Kassym-Jomart Tokaev, elected Kazakhstan’s president in June, is no stranger to the UN. He headed the UN’s office in Geneva before becoming the hand-picked successor of President Nursultan Nazarbaev, who ruled the country for 30 years before his resignation in March.

“President Tokaev knows the UN like few others do, and yet since becoming president, he has failed to bring Kazakhstan closer to UN human rights norms,” said Hugh Williamson, Europe and Central Asia director at Human Rights Watch. “Countries at the UN review should press Tokaev to deliver on much-needed reforms and to respect dissent and public debate.”

Just over eight months after Tokaev was named interim president in March, the transition he promised on several occasions has yet to materialize.
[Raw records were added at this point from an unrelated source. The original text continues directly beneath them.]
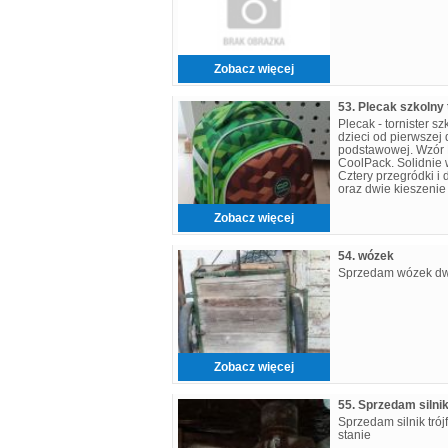
Zobacz więcej
53. Plecak szkolny 
Plecak - tornister s
dzieci od pierwszej 
podstawowej. Wzór M
CoolPack. Solidnie 
Cztery przegródki i
oraz dwie kieszenie
Wyposażony w gąbki
Zobacz więcej
54. wózek
Sprzedam wózek dw
Zobacz więcej
55. Sprzedam silni
Sprzedam silnik tr
stanie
In the days surrounding the presidential elections in June, in which Tokaev sailed to victory in a vote observers said was flawed by ballot-stuffing, approximately 4,000 people were detained for protesting the vote.

Once in office, Tokaev promised change. He said his government would reform Kazakhstan’s restrictive protest law by the end of the year, and encouraged local authorities in the meantime to allow protests to take place. In his annual address to the nation in September, he pledged to strengthen the defense of human rights and to carry out “deep reforms of judicial and law enforcement systems.”

However, protesters in Kazakhstan are still often met by large deployments of riot police and mass arrests. While the authorities have allowed some rallies to take place without intervention, in September dozens were arrested for protesting growing Chinese investment in Kazakhstan, and more than 100 people were detained at a rally held by a banned opposition movement.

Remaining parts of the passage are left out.